И сегодня четыре товарища снова доказали, что от своего звания избавляться им еще рано: в публикации им отказали без объяснения причин. Хотя бомбардировали своими творениями они совсем разные отделы: самый младший, Егорка – отдел криминального жанра, 29-летний Петр – отдел современной прозы (писал он классические романы), самый старший – Семен Иванович – отдел сатиры и юмора, а отщепенец Витя писал стихи.
Разделяли их, кстати, не только мировоззрения, но и происхождение: Семен был художником из Сибири, Егорка – журналистом из Саратова, Петр – мастер цеха по переработке рыбы из Воркуты, а Витя торговал дисками в Тамбове. Зато объединяло их тоже немало: они заканчивали учебу на заочном отделении Литературного института и уже пятый год жили в общежитии в одной комнате.
Уже после традиционного обругивания редакторов-кровососов было решено отправиться в парк и немного выпить. На майские праздники все четверо ездили к себе на родину, так что деньги пока водились. Весна в этом году наступила поздно, но резко. Еще несколько дней назад приходилось утопать в сугробах, кутаться в пуховики и напяливать на брови шапку, а нынче – раз!
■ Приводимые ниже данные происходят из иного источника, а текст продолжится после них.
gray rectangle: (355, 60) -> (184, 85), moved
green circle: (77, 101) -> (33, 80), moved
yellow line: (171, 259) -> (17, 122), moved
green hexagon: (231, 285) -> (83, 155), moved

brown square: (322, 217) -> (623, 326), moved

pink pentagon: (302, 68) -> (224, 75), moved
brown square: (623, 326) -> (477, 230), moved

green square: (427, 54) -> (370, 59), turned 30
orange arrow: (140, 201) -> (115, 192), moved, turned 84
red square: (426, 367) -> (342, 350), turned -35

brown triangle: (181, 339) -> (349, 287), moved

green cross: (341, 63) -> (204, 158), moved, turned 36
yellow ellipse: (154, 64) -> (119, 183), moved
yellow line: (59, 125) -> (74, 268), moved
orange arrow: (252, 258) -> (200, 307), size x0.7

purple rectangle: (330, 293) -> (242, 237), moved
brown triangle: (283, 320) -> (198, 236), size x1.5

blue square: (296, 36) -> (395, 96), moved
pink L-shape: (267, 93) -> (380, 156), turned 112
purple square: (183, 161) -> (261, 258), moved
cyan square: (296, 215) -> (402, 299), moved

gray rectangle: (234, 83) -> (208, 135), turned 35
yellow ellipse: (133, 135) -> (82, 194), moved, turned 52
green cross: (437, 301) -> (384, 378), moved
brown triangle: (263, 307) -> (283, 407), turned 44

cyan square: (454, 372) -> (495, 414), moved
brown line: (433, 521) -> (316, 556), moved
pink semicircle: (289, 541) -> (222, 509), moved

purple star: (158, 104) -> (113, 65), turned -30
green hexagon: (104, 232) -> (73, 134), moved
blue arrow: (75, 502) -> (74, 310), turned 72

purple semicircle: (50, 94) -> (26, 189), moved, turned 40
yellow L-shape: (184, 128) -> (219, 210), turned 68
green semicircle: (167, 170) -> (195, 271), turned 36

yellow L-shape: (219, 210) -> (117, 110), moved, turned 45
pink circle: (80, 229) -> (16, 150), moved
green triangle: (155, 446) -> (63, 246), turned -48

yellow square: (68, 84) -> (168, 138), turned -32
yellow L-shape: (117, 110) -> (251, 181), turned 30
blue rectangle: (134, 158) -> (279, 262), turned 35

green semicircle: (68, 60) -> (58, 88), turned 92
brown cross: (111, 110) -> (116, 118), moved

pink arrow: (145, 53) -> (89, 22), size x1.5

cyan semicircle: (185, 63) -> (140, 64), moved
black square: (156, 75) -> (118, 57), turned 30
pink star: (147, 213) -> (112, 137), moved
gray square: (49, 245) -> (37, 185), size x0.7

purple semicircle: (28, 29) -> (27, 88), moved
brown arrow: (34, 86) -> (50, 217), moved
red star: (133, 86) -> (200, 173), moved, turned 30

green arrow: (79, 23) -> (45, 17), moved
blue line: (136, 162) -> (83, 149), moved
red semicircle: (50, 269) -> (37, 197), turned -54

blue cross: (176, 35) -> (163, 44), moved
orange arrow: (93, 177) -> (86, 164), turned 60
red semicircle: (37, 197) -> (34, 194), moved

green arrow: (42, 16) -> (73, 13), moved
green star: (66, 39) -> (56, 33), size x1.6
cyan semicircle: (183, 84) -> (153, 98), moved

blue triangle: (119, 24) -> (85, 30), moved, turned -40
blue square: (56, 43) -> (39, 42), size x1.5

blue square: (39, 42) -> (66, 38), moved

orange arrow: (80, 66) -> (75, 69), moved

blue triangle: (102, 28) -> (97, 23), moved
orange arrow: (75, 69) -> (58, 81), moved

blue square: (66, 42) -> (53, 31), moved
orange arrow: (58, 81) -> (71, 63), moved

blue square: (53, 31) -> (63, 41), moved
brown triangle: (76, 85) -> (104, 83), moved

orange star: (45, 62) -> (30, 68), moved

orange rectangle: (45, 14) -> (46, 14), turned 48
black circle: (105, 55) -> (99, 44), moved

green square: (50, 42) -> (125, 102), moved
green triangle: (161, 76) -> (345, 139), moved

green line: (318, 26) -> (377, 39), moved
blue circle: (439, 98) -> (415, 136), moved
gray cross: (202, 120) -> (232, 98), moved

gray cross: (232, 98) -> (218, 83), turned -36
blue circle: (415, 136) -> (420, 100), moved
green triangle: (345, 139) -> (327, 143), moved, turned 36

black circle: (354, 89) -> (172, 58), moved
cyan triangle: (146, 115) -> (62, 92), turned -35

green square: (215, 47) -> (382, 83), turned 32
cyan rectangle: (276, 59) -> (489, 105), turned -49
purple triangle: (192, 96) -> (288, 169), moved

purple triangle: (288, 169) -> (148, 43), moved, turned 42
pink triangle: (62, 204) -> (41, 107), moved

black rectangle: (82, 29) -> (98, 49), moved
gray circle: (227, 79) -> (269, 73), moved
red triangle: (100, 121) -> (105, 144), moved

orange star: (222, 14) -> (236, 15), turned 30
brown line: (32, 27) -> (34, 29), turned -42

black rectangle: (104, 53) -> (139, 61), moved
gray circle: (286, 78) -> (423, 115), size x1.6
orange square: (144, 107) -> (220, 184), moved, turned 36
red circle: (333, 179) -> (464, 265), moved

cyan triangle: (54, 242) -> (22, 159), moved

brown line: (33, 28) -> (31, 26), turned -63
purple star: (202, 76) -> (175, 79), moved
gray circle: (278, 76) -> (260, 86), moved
И пришла весна, жаркая и ласковая, да такая, что впору уже и на пляж ходить загорать. Пока сбегали домой за деньгами, пока отоварились, пока выбрали место привала, солнышко стало садиться. По окончании третьей бутылки стало совсем темно, безлунное небо освещали только звезды и редкие фонари.
— Вот что я вам скажу, — сказал Петр. – Вот вы тут пьете, смеетесь. И вам невдомек, что наша раса, белая раса погибает и вырождается. А черные наступают.
— Почему невдомек? – ответил Егорка. — Все мы это знаем. Но что ж теперь и смеяться что ли нельзя?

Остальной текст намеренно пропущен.